Nach dem Tod von drei US-Soldaten werden die Rufe nach Vergeltung gegen Iran lauter. Doch Präsident Biden will eine Eskalation unbedingt verhindern.

Die außenpolitischen Probleme bringen ihn zunehmend innenpolitisch in Not: Biden am 22.01.24 in Washington Foto: Andrew Harnik/ap

Berlin taz | Für US-Präsident Joe Biden wird die Entwicklung im Nahen Osten tagtäglich zu einem immer schwerer aufzulösenden Dilemma. Seit dem Drohnenangriff auf einen US-Truppenstützpunkt in Jordanien am vergangenen Sonntag, bei dem drei US-Soldaten starben und laut Pentagon-Angaben 34 weitere verletzt wurden, steht Biden unter zusätzlichem Druck.

Zwar hatte der Präsident unmittelbar nach Bekanntwerden des Angriffs versichert, die USA würden „die Verantwortlichen zur Rechenschaft ziehen“, aber wie genau das aussehen soll, wurde auch nach einer Sitzung des Sicherheitskabinetts am Montag nicht deutlich. „Wir wollen keinen neuen Krieg, wir suchen keine Eskalation“, sagte anschließend John Kirby, Sprecher des Nationalen Sicherheitsrats vor der Presse. „Aber wir werden alles tun, um uns selbst zu schützen, unsere Mission fortzusetzen und angemessen auf diese Angriffe zu reagieren.“ Das war noch vager formuliert, als es die natürliche Verschwiegenheit vor möglichen Vergeltungsangriffen geboten erscheinen lässt.

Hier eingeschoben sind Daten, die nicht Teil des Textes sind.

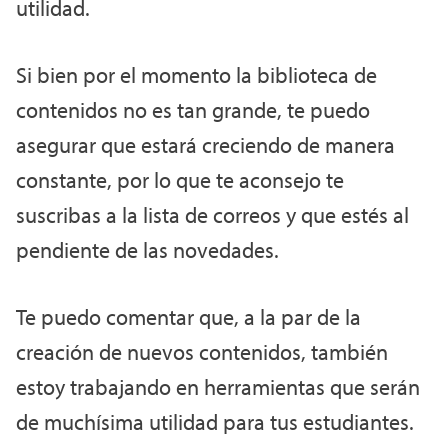
utilidad.
Si bien por el momento la biblioteca de
contenidos no es tan grande, te puedo
asegurar que estará creciendo de manera
constante, por lo que te aconsejo te
suscribas a la lista de correos y que estés al
pendiente de las novedades.
Te puedo comentar que, a la par de la
creación de nuevos contenidos, también
estoy trabajando en herramientas que serán
de muchísima utilidad para tus estudiantes.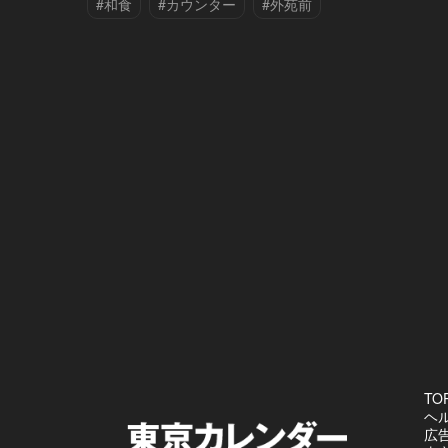
#和食
#カウンター
#外苑前
TO
ヘ
広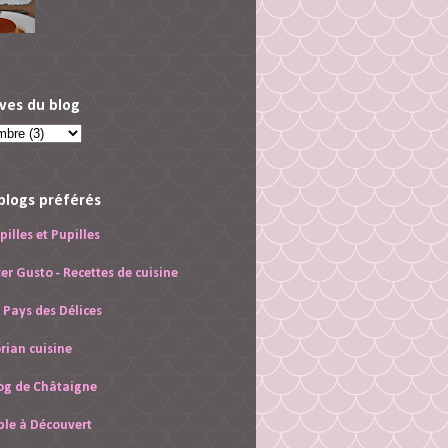
ves du blog
blogs préférés
pilles et Pupilles
ter Gusto - Recettes de cuisine
 Pays des Délices
rian cuisine
og de Châtaigne
ble à Découvert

Innenpolitisch wird es für den Präsidenten immer schwieriger, einen Kurs vorzugeben und zu halten. Auf republikanischer Seite gibt es seit dem Wochenende sehr laute Stimmen, die zu einem direkten Gegenschlag auf iranische Einrichtungen aufrufen. Lindsey Graham, republikanischer Senator aus South Carolina, forderte sofortige Schläge auf iranische militärische Einrichtungen oder die Ölinfrastruktur. „Alles andere wird als Schwäche angesehen werden“, schrieb Graham auf der Plattform X.

Dem widersprach der demokratische Abgeordnete Seth Moulton aus Massachusetts, selbst ein Ex-Marine: „An die Chicken Hawks (in etwa: Sandkastenkrieger; die Red.), die jetzt zum Krieg mit Iran rufen: Sie spielen dem Feind in die Hände. Wir müssen eine effektive, strategische Antwort nach unseren Regeln und unserem eigenen Zeitplan geben. Abschreckung ist hart, Krieg ist schlimmer.“

Kein Interesse an größerer Aktion

Sicher scheint, dass die schon seit der Präsidentschaft Barack Obamas (2009 bis 2017) verfolgte Strategie des schrittweisen US-Rückzugs aus dem Nahen und Mittleren Osten kaum haltbar ist. Laut einer Recherche des Magazins Politico dürfte etwa der Abbau an US-Aufklärungsfähigkeiten in den letzten Jahren den Drohnenangriff am Sonntag begünstigt haben. Wobei derzeit auch noch die Version die Runde macht, die US-Truppen hätten die angreifende Drohne fälschlicherweise für eine eigene gehalten.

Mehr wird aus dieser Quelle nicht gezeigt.